A Word on the Toxic Drug Crisis

On August 9th, 2015, we got our first warning that something different was happening to the drug supply in Canada.16 overdoses in one day in Vancouver was enough to sound alarm bells across the country.  

Government policies to address the prescription drug crisis led to massive deprescribing of pharmaceutical opioids and resulted in thousands of Canadians who were dependent on these medications to the streets to source drugs to ease their pain and the drug they found there was fentanyl.

This day marked the end of the prescription opioid crisis and the beginning of something much, much worse—the toxic drug crisis.

https://www.cbc.ca/news/canada/british-columbia/fentanyl-blamed-for-spike-in-heroin-overdoses-1.3185431

Around this time in Ontario, we were watching as the first wave of the toxic drug crisis was making its way from west to east and Ontario was not ready.  

The tools we needed but didn’t have in place were take home naloxone, 

low barrier access to opioid agonist treatment, and supervised consumption services. 

These services were just getting up and running when the toxic drug crisis hit Ontario. And we were immediately overwhelmed by demand.

Fentanyl is a short acting opioid, meaning that people needed to dose more frequently to maintain the effect and that they were in withdrawal more frequently. While all opioids carry risk of overdose, fentanyl was by far the highest risk and so people wanted more of their injections supervised. Our sites were not big enough to meet the demand and so people did the next safest thing they could do which was to inject just outside of our doors, knowing that we were there to respond if they overdosed. Going two blocks away was potentially lethal.

We saw a rapid shift in our communities away from injecting unregulated drugs to smoking them and we were not prepared for that. When we were planning the sites, people were primarily smoking crack cocaine in Ottawa and there was no contamination of the cocaine supply in the pharmaceutical opioid crisis. And so, people began to smoke their drugs around our sites for the same reason as above.

It was not just consumption sites that were impacted.  

Naloxone wasn’t as effective in reversing opioid overdose and multiple doses were required to revive people.

Opioid agonist treatment, the gold standard in treating opioid use disorder was also less effective in the face of a toxic drug supply.   

What was shocking news in August 2015 is now the common experience in big and small cities in Canada that have been hit with the toxic drug crisis. While there are those that would blame consumption sites or harm reduction in general for decades of social policy failure, we turned to people who use drugs to ask them what we needed to do. This is what they told us:  

Address the safety needs of people who use drugs to reduce trauma to the individual and, subsequently to the neighborhood. This includes access to pharmaceutical alternatives to the toxic drug supply. Access to drug checking should be scaled up.

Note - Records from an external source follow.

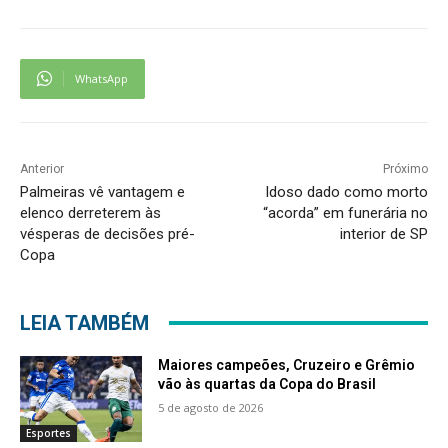
WhatsApp
Anterior
Próximo
Palmeiras vê vantagem e
Idoso dado como morto
elenco derreterem às
“acorda” em funerária no
vésperas de decisões pré-
interior de SP
Copa
LEIA TAMBÉM
Maiores campeões, Cruzeiro e Grêmio
vão às quartas da Copa do Brasil
5 de agosto de 2026
Esportes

Address the stigma they experience accessing health care and social services that is triggering their trauma and sense of disconnection.

Build safer spaces indoors and outdoors for people who use drugs. This includes smoking spaces but also community and recreational spaces. They should not all be concentrated in one area of the city.

Engage people who use drugs in the solution to public disorder and safety as they also live in these communities and are often the most victimized. We have learned that they have the best ideas on how to address these concerns in a sustainable way.  

https://ottawacitizen.com/news/local-news/block-leaders-drug-users-homeless-byward-market

Give people who use drugs more access to low barrier treatment and make injectable opioid agonist treatment services as a first line treatment for people who inject drugs.

More access to mental care and treatment for complex trauma for those who need it.

Provide a range of safe, affordable housing. Provide opportunities for employment. 

It is urgent that governments at all levels across the country make the investments necessary to address the scale of this humanitarian crisis that is devastating people, impacting communities and threatening economic prosperity.